Unfortunately, stablecoins’ name is a misnomer. Stability does not necessarily mean that stablecoins can be pegged to “real” assets. Market fluctuations aren’t exempt for traditional underlying assets, and stablecoins that are pegged to fiat can be just as volatile.
However, the name is aspirational. Stablecoins could still live up to this if they can attach themselves to a solid foundation.
Where has all the stability gone?
At the risk of confusing metaphors stability is the currency. Markets are volatile and high levels of debt mean that inflation is on the rise. This is due to ongoing supply chain issues and COVID-19. As investors look for other sources of wealth, the cryptocurrency markets have benefited. However, the volatility of prices continues to be a problem.
Stablecoins have been a popular choice for crypto enthusiasts looking for a way to combat volatility. Their fixed relative valuation gives them a sense of stability. The Hong Kong Monetary Authority’s (HKMA), a recent report, confirmed this trend. It showed an explosive growth of stablecoin market capitalization since 2020. PayPal announced recently that it will launch its own PayPal Coin. It will be backed with the United States dollar.
Related: Investors, don’t be afraid: Finding stability amid volatility in the crypto market
This is the problem. Stablecoins are often backed by unstable fiat currencies. In a wide-ranging quantitative easing program, $17 trillion of new money has been printed by governments around the world. This has led to an increase in global debt and a devaluation of stablecoins.
The growing trend towards stablecoins is a positive step in the right direction. However, it’s time to rethink their promise of delivering on their name.
Solution worth its weight in Gold
We cannot ignore the potential for stablecoins that are backed by stable assets, as governments continue to print more fiat. Stablecoins must live up to their promise of stability by being supported by stable assets rather than inflation-prone fiat currencies.
The most rational option is gold. Despite all the turmoil that 2021 brought the price of gold remained steady at $1,700 to $1,950 per ounce. This is a testament to both its stability as well as its value.
However, simply tying a coin with a hypothetical gold store doesn’t go far enough. One token is worth one gram of gold. The underlying asset must be fully redeemed and allocated. This prevents the coin’s disengagement from the assets it represents, and the coin stops contributing to debt growth.
Related: Why betting with gold-backed stablecoins can be a loss game
Stablecoin owners who are able to redeem the asset immediately can serve as a valuable store of value and exchange medium beyond the reach of modern monetary systems.
Recurrent calls for regulatory oversight
This currency can only be created in an audited system. That is why regulation is so important. Ironically, mass migration to stablecoins could lead to the fall of the economic Jenga tower.
Tether (USDT), the most popular stablecoin, has been criticized for not having enough dollars to back it up. The company dismissed the claims and they remain unverifiable because it is essentially unregulated.
Similar: Stablecoins under review: USDT stands by “commercial paper” tether
This revelation raises questions about the stability of stablecoins and how investors can protect themselves.
The global regulators must provide greater oversight and increase transparency. Andrew Bailey, the Bank of England Governor, made his own declaration at Davos one year ago warning that crypto lacks “design governance and arrangements to sustain digital currency” and that people need assurances that payments will be made in stable currencies.
Way out of the Inflation Crisis
Stablecoins have the potential to be a solution to an inflation crisis after COVID-19, despite their flaws. They can preserve wealth, provide stability and value, while giving traditional investors more security than digital assets.

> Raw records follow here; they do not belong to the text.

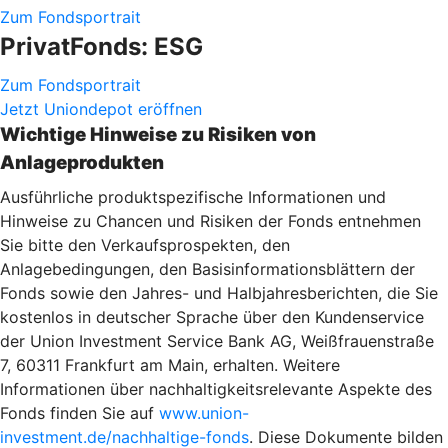
Zum Fondsportrait
PrivatFonds: ESG
Zum Fondsportrait
Jetzt Uniondepot eröffnen
Wichtige Hinweise zu Risiken von
Anlageprodukten
Ausführliche produktspezifische Informationen und
Hinweise zu Chancen und Risiken der Fonds entnehmen
Sie bitte den Verkaufsprospekten, den
Anlagebedingungen, den Basisinformationsblättern der
Fonds sowie den Jahres- und Halbjahresberichten, die Sie
kostenlos in deutscher Sprache über den Kundenservice
der Union Investment Service Bank AG, Weißfrauenstraße
7, 60311 Frankfurt am Main, erhalten. Weitere
Informationen über nachhaltigkeitsrelevante Aspekte des
Fonds finden Sie auf
www.union-
investment.de/nachhaltige-fonds
. Diese Dokumente bilden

Therefore, solving the misnomer of stablecoin might be crucial to our economic survival.
They must be tied to a solid foundation, such as a fully redeemable tangible asset like gold or silver, in order to truly reap their benefits. This would create a positive cycle of stability that drives greater institutional backing for digital assets and further stabilizes the market and economy.
Similar: Wyoming’s State Stablecoin: A Brick in the Wall?
Many businesses, large and small, are hesitant to adopt crypto’s payment method due to its volatility. Stablecoins might be part of the solution, but their “stability”, while it may seem like they are stable, is not. For many years, assets like gold and silver will provide solid foundations upon which to build.
This article is not intended to provide investment advice. Every trade and investment involves risk. Readers should do their research before making any decision.
These views, thoughts, and opinions are solely the author’s and do not necessarily reflect the views or opinions of Cointelegraph.
Jai Bifulco, chief commercial officer of Kinesis Money, has a proven track record in driving business growth. His diverse operational and commercial experience spans the financial, precious metals and mining sectors as well as investment and trading areas. Jai is a founding member and he brings his vast experience to the drive for a truly ethical, worldwide monetary system. He believes this will change the future of precious metals as well as the monetary space.